### Task item
Of all the lines below, return only those starting with the line holding "possíveis caminhos e potenciais implicações" and going on through the line holding "Delegação da ADAI-IPLeiria, Hélder", exactly as written.

[Records from a data source]
★ ★ ★

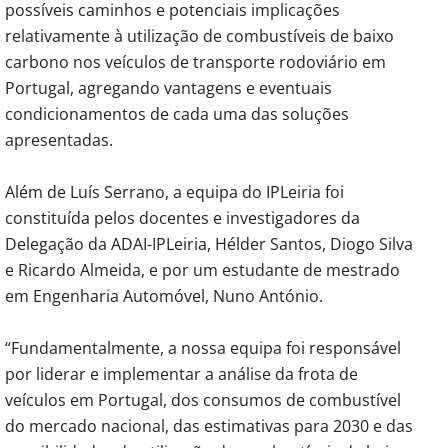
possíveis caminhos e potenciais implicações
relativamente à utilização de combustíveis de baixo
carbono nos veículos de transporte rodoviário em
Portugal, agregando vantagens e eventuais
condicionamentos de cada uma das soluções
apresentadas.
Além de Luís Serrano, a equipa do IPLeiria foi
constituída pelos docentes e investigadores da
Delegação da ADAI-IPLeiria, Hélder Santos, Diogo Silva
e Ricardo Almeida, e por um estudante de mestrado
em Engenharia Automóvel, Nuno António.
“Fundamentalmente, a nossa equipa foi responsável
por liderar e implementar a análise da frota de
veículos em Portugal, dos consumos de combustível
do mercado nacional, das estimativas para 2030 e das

★ ★ ★

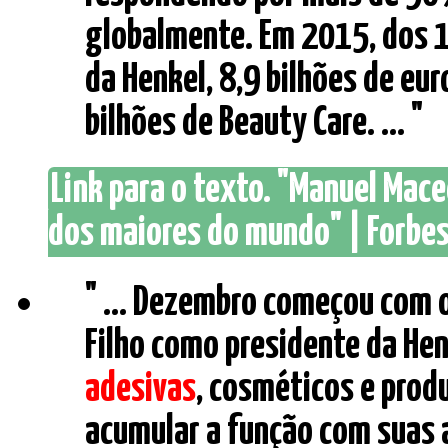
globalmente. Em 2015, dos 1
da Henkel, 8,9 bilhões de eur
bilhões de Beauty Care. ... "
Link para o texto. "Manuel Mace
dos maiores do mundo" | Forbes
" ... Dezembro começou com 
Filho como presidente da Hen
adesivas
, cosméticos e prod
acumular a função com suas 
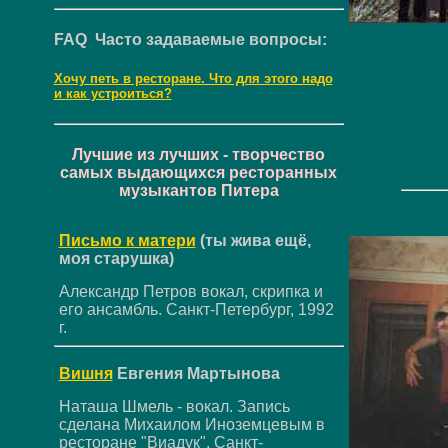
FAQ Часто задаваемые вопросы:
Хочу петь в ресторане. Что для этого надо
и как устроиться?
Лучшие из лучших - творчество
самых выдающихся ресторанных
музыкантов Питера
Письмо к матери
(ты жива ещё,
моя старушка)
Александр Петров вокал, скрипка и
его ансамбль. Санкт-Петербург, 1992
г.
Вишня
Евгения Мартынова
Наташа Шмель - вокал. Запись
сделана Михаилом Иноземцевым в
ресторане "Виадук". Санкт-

★ ★ ★

### Written solution
possíveis caminhos e potenciais implicações
relativamente à utilização de combustíveis de baixo
carbono nos veículos de transporte rodoviário em
Portugal, agregando vantagens e eventuais
condicionamentos de cada uma das soluções
apresentadas.
Além de Luís Serrano, a equipa do IPLeiria foi
constituída pelos docentes e investigadores da
Delegação da ADAI-IPLeiria, Hélder Santos, Diogo Silva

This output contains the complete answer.